President Biden and Donald Trump won several of their parties' primaries on Tuesday, securing more delegates as they continue their march toward a rematch in November's presidential election.
Biden, a Democrat, and Trump, a Republican, easily won Tuesday's primaries in Kansas, Ohio and Illinois. Trump also won the Republican primary in Florida. There was no contest for Biden's victory in Florida, as Democrats there canceled their primaries and chose to award all of their 224 delegates to him, a move that takes precedence for a sitting president. Trump and Biden are also expected to easily win Tuesday's primary in Arizona, where they will receive more support after becoming the presumptive nominees of their parties last week.
Other races outside the presidency could provide insight into the national political mood. In Ohio's Republican Senate primary, Trump-backed businessman Bernie Moreno defeated two challengers, Ohio Secretary of State Frank LaRose and Matt Dolan, whose family owns the Cleveland Guardians baseball team.
Chicago voters will decide whether to establish a one-time property tax to pay for new services for the homeless. California voters will move toward selecting a replacement for former House Speaker Kevin McCarthy, who resigned his seat after being ousted from the Republican Party leadership.
Trump and Biden have focused for weeks on the general election, and more recently have targeted their campaigns at states that could be competitive in November rather than just those holding primaries.
Trump, a Florida voter, cast his ballot at a Palm Beach entertainment center on Tuesday, telling reporters: “I voted for Donald Trump.”
On Saturday, he rallied in Ohio, which for several years has remained reliably Republican after once being a national leader in presidential elections. Trump won the state by about 8 percentage points in 2016 and 2020. But there are signs that the state may be more competitive in 2024. Last year, Ohio voted overwhelmingly to protect abortion rights in its constitution and voted to legalize marijuana.
Biden was visiting Nevada and Arizona on Tuesday, two states that were among the closest in 2020 and remain top priorities for both campaigns.
Trump and Biden are running on their records in office and portraying the other as a threat to America. Trump, 77, portrays 81-year-old Biden as mentally unfit. The president described his Republican rival as a threat to democracy after trying to overturn the 2020 election results and praising foreign strongmen.

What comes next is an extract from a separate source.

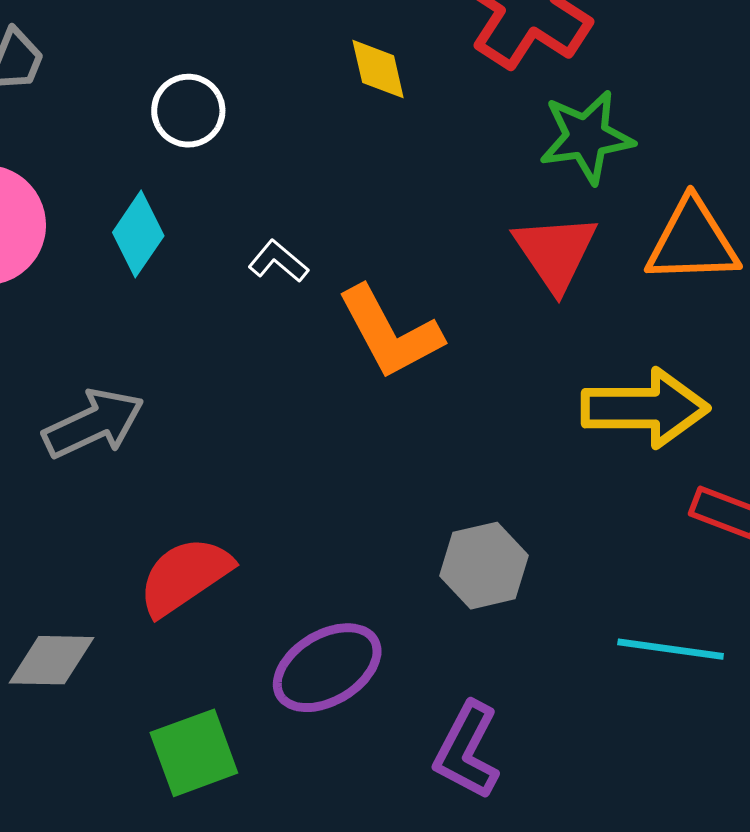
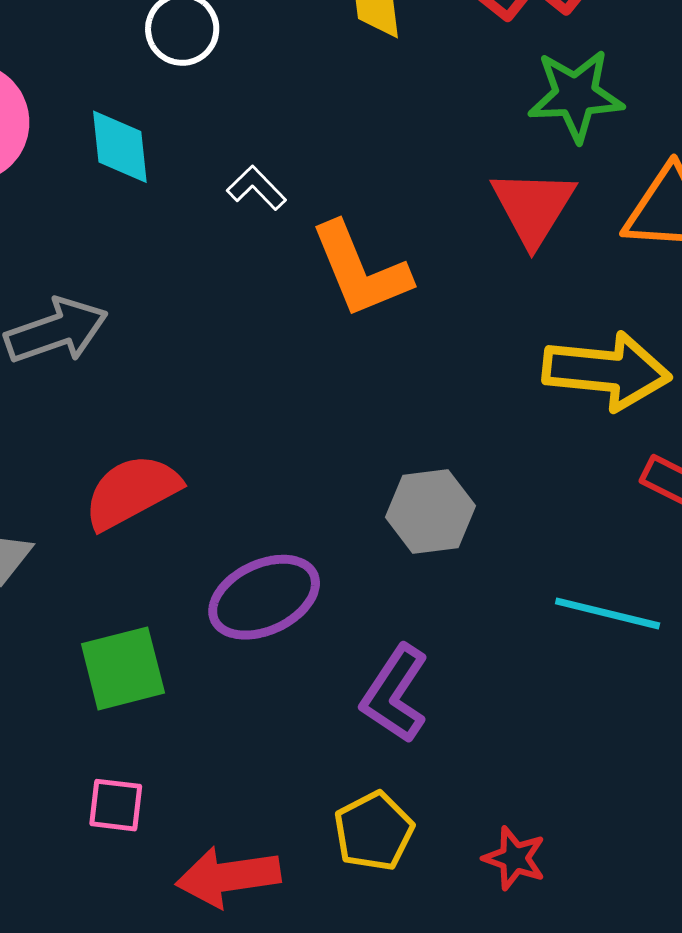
cyan diamond: (138, 234) -> (120, 147), turned -46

These issues were clear on Tuesday in some polling stations.
“President Biden, I don’t think he knows how to tie his shoes anymore,” said Trump supporter Linda Bennett, who lives in Palm Beach Gardens, Florida, near the former president’s Mar-a-Lago resort.
Even as she echoed Trump's arguments about Biden, she criticized Trump's rhetoric and “the way he frames himself” as “not presidential at all.” But she said the former president is “a man of his word,” and said the country, especially the economy, has become stronger for her under Trump's leadership.

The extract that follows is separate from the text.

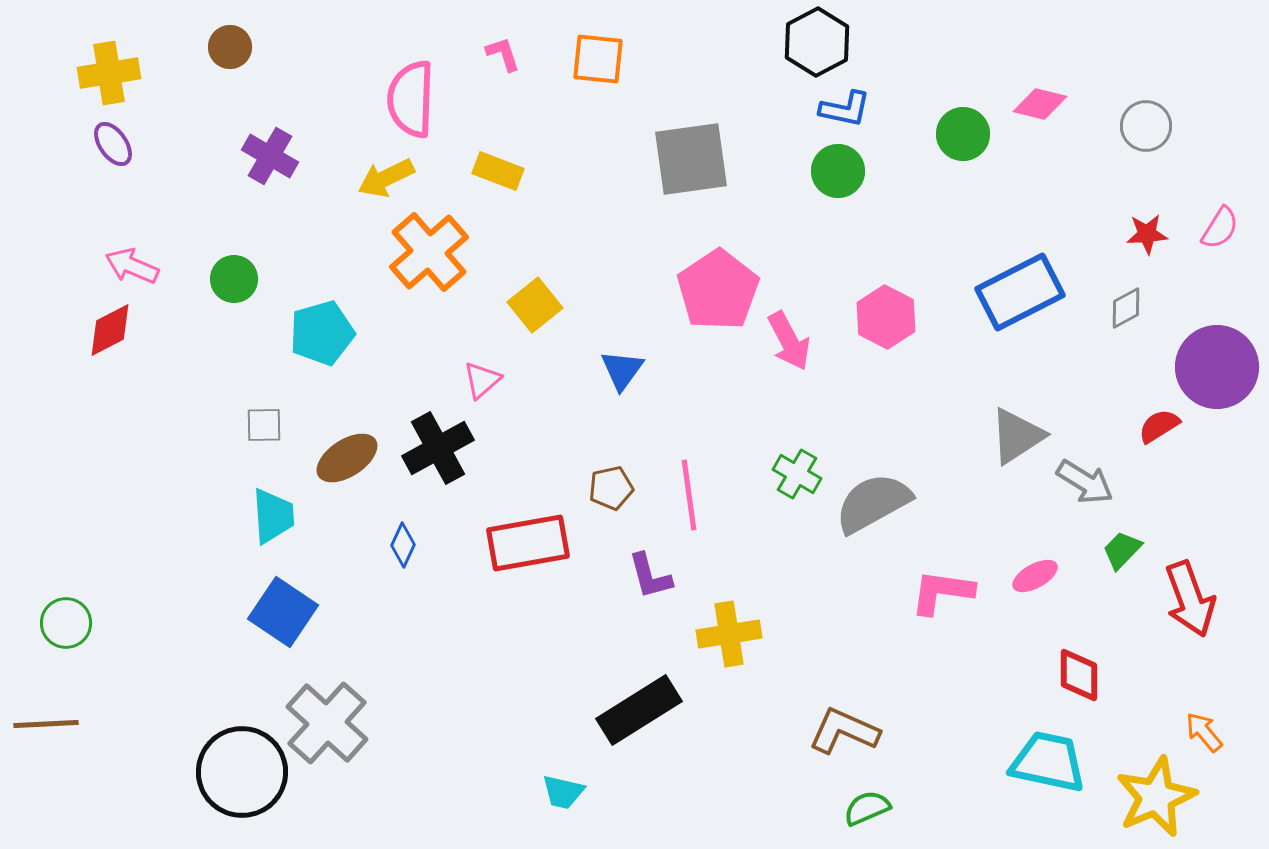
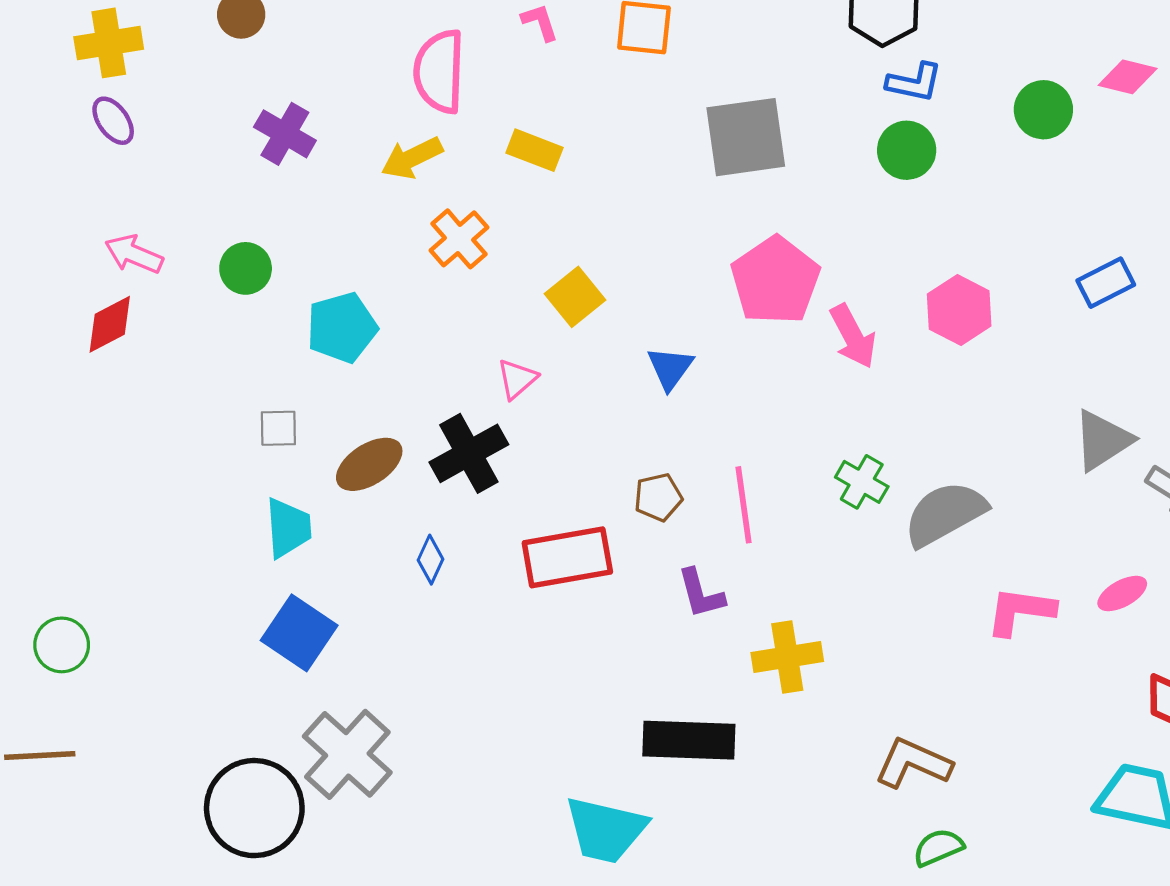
orange cross: (429, 252) -> (459, 239), size x0.7
blue rectangle: (1020, 292) -> (1106, 283), size x0.6
black rectangle: (639, 710) -> (689, 740), turned 34
cyan trapezoid: (563, 792) -> (606, 830), size x1.8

In Columbus, Ohio, Democrat Brenda Woodfolk voted for Biden and helped draft the president's choice this fall.
“It's scary,” she said of the prospect of Trump returning to the Oval Office again. “Trump wants to be a dictator, and talks about making America white again and all that kind of nonsense. “There's a lot of hate going on.”
Bennett and Woodfolk agreed that immigration is one of their top concerns, although they offered different views on why.

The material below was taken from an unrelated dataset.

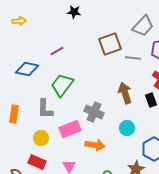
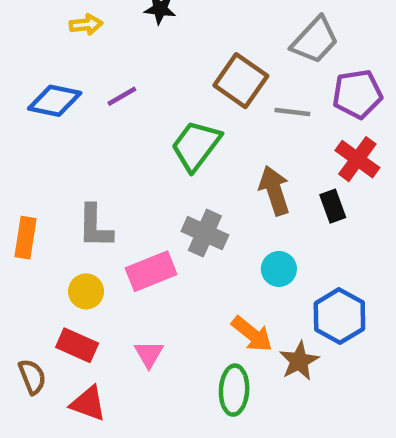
yellow arrow: (19, 21) -> (86, 25), moved
brown square: (110, 44) -> (241, 81), turned -35
blue diamond: (27, 69) -> (55, 101), moved
green trapezoid: (62, 85) -> (196, 146), moved
orange arrow: (95, 145) -> (252, 334), moved, turned 30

“This border thing is out of control,” Bennett said. “I think it's the government's conspiracy or plan to bring in these people to change the whole dynamic in their favor, so I'm very upset.”
Woodfolk said she doesn't mind immigrants “sharing” opportunities in the United States, but she worries it comes at the expense of “people who have been here their whole lives.”
Trump and Republicans have criticized Biden over the influx of migrants crossing the border between the United States and Mexico in recent years, seeking to capitalize on this issue outside the border states. Biden has stepped up a counterattack in recent weeks after Senate Republicans rejected the immigration settlement they negotiated with the White House, withholding their support only after Trump said he opposed the deal. Biden used the circumstances to argue that Trump and Republicans have no interest in resolving the issue but instead want to inflame voters in an election year.
Over the past year, Trump has dogged his campaign with his own legal challenges, including dozens of criminal charges and civil cases in which he faces more than $500 million in fines.
His first criminal trial was scheduled to begin Monday in New York on charges of falsifying business records to cover up secret payments. But a judge postponed the trial for 30 days after new evidence was recently uncovered that Trump's lawyers said they needed time to review.
Associated Press writer Orsagos reported from Columbus, Jackson from Palm Beach Gardens, Price from New York and Barrow from Atlanta. AP writer Jill Colvin in New York contributed to this report.